» Exercise instructions
Only lines containing "sommes" are wanted from the data below. Copy those lines.

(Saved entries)
# # # #
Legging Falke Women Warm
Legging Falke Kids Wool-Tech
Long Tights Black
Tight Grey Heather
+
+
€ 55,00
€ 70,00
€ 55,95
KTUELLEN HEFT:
# # # #
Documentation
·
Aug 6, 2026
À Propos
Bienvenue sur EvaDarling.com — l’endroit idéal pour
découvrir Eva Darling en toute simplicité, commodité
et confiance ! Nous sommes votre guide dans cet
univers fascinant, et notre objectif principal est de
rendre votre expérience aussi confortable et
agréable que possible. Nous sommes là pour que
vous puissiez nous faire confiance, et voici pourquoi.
# # # #
» Answer to the problem
et confiance ! Nous sommes votre guide dans cet
agréable que possible. Nous sommes là pour que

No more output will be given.